*About this exercise*
Line by line, check the data for the string "named" and state how many lines have it, nothing more.

The data: Begin

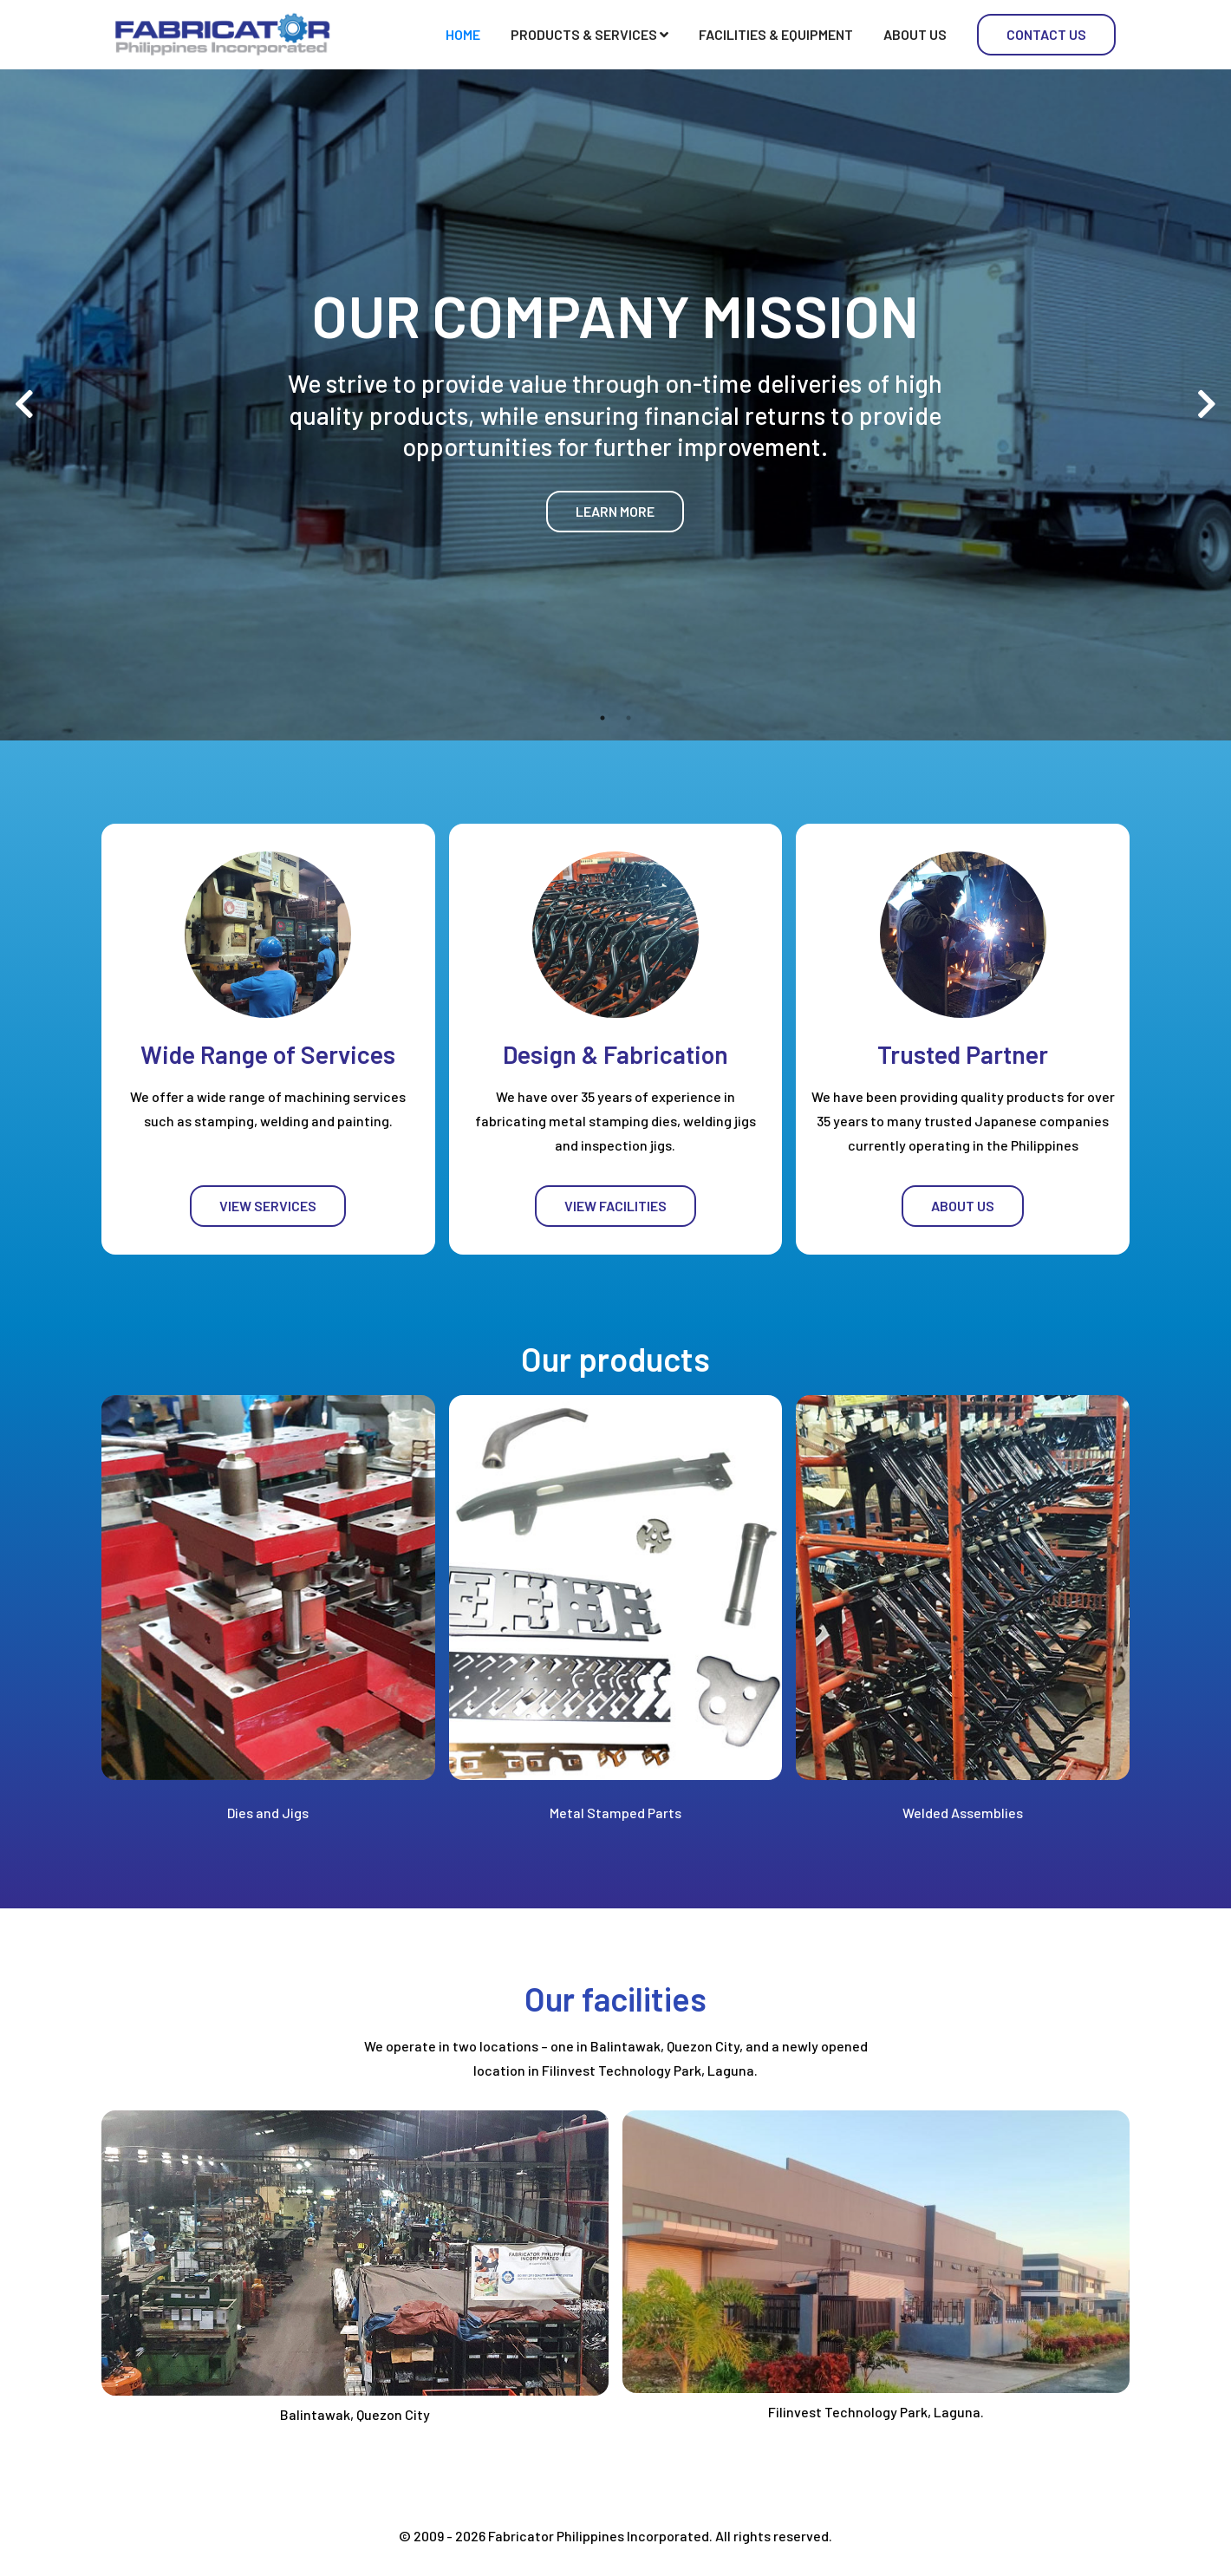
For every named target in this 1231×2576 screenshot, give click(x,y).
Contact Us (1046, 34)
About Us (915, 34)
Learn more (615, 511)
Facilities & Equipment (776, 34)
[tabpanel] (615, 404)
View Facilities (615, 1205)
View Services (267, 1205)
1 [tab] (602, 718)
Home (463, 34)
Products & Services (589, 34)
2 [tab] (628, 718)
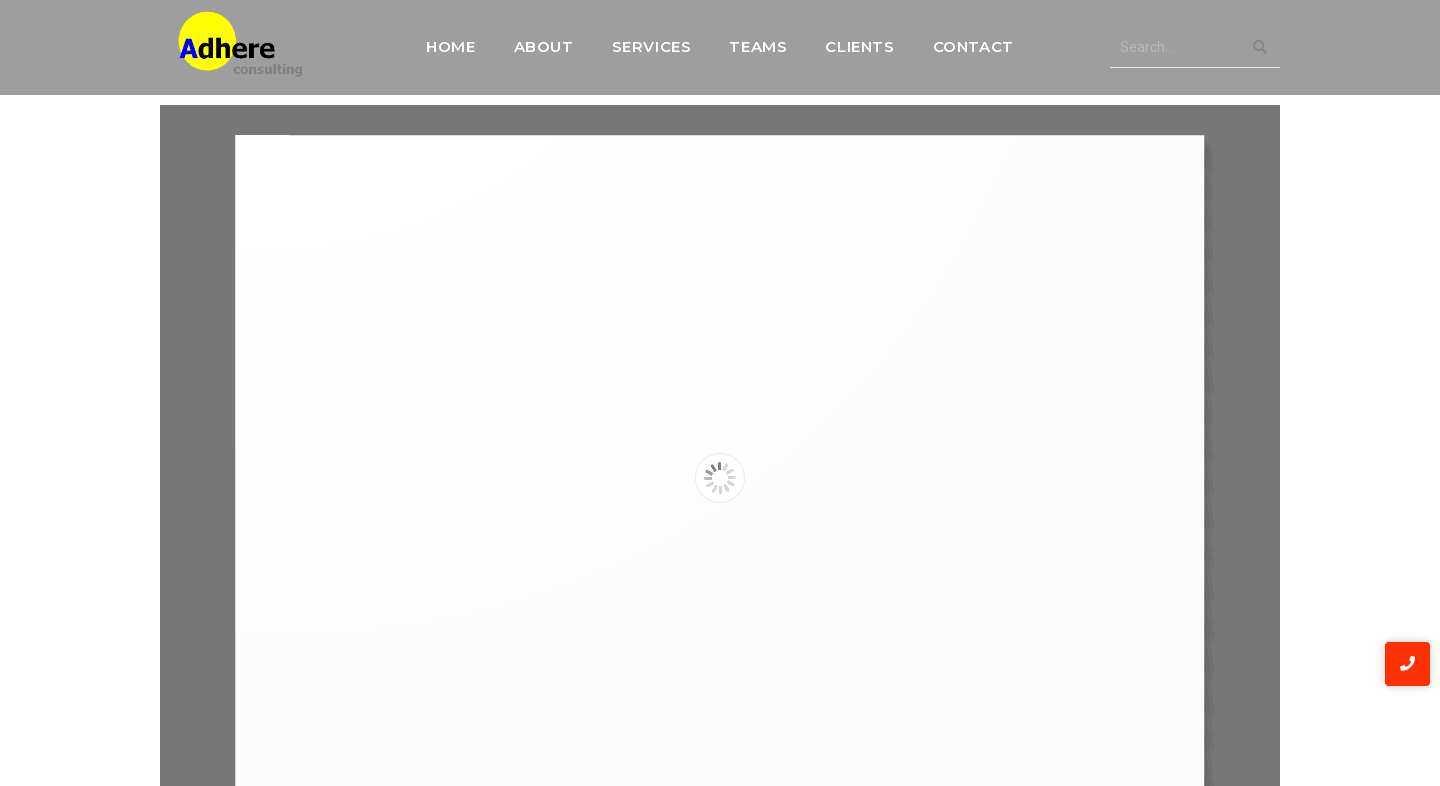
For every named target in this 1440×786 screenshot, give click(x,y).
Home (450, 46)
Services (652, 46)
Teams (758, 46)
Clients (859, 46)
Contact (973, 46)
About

The data: End

*Result*
2